▶ Assignment
Leave the pictures out and write out the rest of the listing word for word.

▶ Data records
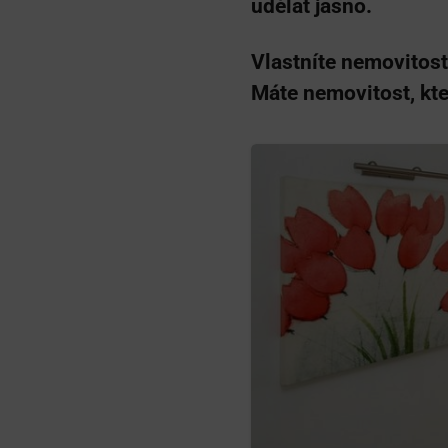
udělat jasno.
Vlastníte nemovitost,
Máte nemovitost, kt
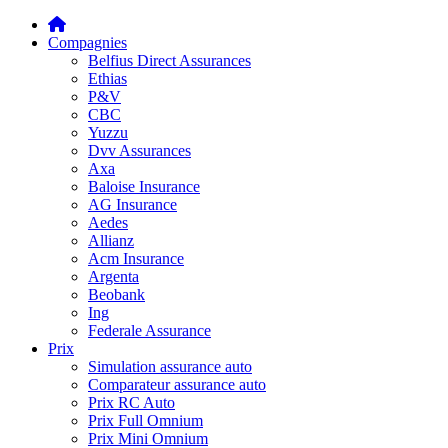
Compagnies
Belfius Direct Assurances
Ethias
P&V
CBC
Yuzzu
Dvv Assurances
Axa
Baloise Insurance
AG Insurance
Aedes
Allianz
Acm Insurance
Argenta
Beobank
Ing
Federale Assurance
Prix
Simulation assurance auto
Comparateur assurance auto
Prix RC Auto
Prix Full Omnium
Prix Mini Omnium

▶ Answer to the problem
udělat jasno.
Vlastníte nemovitost,
Máte nemovitost, kt
Compagnies
Belfius Direct Assurances
Ethias
P&V
CBC
Yuzzu
Dvv Assurances
Axa
Baloise Insurance
AG Insurance
Aedes
Allianz
Acm Insurance
Argenta
Beobank
Ing
Federale Assurance
Prix
Simulation assurance auto
Comparateur assurance auto
Prix RC Auto
Prix Full Omnium
Prix Mini Omnium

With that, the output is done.